Setting the query parameters to get the desired audit report:
-
category
should be ‘info’ to only see actual downloads from users not bots -
serviceMethod
is readDataEntity, i.e., downloads of data entities -
resourceID
is a substring of the full URL patternhttps://pasta.lternet.edu/package/data/eml/{scope}/{identifier}/{version}
. In this example we use the scope to get all download records for an LTER site. -
fromTime
(ISO format) is important to set to limit the number of records to be processed. Reliable download information with most bot access filtered out are available since about 2019. -
toTime
(ISO time format) may be set as well -
limit
may be used to limit the number of records
For more information on searchable fields see
get_audit_report()
documentation.
# Construct the query
query <- paste(
"category=info",
"serviceMethod=readDataEntity",
"resourceId=knb-lter-ntl",
"fromTime=2018-12-12T00:00:00",
"toTime=2022-05-24T00:00:00",
sep = "&"
)
# Get the report
df_report <- get_audit_report(query)
logout()
Filter the records and parse the entityID into scope, identifier, and version. Here robot and DataONE downloads records are filtered out.

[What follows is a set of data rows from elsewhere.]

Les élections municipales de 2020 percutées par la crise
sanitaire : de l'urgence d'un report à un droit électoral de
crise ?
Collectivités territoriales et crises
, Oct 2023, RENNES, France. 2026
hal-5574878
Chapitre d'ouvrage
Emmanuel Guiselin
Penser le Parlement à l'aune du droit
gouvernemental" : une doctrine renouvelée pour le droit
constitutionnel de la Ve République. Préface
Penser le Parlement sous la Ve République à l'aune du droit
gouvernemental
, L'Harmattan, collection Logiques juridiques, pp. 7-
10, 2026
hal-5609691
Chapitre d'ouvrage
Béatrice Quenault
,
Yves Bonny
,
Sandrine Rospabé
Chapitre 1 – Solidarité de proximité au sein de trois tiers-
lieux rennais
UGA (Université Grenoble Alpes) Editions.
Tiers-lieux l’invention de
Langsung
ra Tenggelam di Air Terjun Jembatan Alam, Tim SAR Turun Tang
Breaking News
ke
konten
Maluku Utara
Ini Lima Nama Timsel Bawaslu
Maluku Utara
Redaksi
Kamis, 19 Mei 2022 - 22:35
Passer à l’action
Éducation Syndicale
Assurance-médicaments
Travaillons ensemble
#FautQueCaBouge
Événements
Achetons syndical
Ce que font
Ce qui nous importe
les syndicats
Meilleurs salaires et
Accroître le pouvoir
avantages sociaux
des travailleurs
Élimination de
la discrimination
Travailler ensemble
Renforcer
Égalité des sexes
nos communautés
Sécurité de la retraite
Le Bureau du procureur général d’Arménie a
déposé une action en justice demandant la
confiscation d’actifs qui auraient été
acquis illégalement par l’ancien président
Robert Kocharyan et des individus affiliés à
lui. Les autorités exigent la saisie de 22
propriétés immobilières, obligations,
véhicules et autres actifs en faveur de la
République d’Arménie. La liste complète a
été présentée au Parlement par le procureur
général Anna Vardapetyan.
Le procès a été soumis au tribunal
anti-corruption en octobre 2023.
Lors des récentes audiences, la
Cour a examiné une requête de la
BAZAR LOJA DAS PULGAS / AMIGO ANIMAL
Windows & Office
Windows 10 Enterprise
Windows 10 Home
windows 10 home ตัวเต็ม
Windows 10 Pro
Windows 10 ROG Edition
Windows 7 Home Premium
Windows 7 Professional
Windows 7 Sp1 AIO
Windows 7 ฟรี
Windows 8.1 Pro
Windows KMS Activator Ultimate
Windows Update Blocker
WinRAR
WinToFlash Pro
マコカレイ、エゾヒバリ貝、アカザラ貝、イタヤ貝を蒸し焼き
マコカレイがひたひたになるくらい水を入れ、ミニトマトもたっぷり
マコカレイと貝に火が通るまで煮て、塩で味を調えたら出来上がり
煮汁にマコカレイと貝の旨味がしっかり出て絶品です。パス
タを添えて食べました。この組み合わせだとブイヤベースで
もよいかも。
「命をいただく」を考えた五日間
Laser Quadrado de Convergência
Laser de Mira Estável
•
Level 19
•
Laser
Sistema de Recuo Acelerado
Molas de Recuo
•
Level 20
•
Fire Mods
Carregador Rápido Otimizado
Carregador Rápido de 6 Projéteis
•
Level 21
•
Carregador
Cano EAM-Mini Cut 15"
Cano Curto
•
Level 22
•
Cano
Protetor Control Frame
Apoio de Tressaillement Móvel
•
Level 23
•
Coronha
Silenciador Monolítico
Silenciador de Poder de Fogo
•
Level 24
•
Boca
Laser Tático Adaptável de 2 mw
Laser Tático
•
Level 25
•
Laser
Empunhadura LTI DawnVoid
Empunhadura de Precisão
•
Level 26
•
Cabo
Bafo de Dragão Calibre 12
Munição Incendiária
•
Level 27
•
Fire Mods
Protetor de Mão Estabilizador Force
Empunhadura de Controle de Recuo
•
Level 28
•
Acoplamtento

df_results <- df_report %>%
filter(user != "robot") %>%
filter(userAgent != "DataONE-Python/3.4.7 +http://dataone.org/") %>%
filter(nchar(resourceId) > 0) %>%
separate(entryTime, into = c("date", NA), sep = "T") %>%
separate(
resourceId,
into = c(NA, NA, NA, NA, NA, NA, "scope", "identifier", "revision", NA),
sep = "/"
)
df_results$date <- ymd(df_results$date)
Group and count downloads for each data package for the entire time period.
df_downloads <- df_results %>%
group_by(identifier) %>%
summarise(n = n())
Graph the 20 most downloaded data packages.
top20 <- arrange(df_downloads, desc(n)) %>% slice(1:20)
ggplot(top20, aes(x = reorder(identifier, -n), y = n)) +
geom_bar(stat = "identity") +
labs(
y = "Number of Downloads",
x = "Data Package Identifier",
title = "Downloads by Identifier"
)
Count downloads per month.
df_downloads_per_month <- df_results %>%
mutate(month = month(date)) %>%
group_by(month) %>%
summarise(n = n())
And graph the daily downloads.
df_downloads_daily <- df_results %>%
group_by(date) %>%
arrange(date) %>%
summarise(n = n())
ggplot(df_downloads_daily, aes(x = date, y = n, group = 1)) +
geom_line() +
labs(
y = "Number of Downloaded Entities",
x = "Date",
title = "Daily Downloads"
)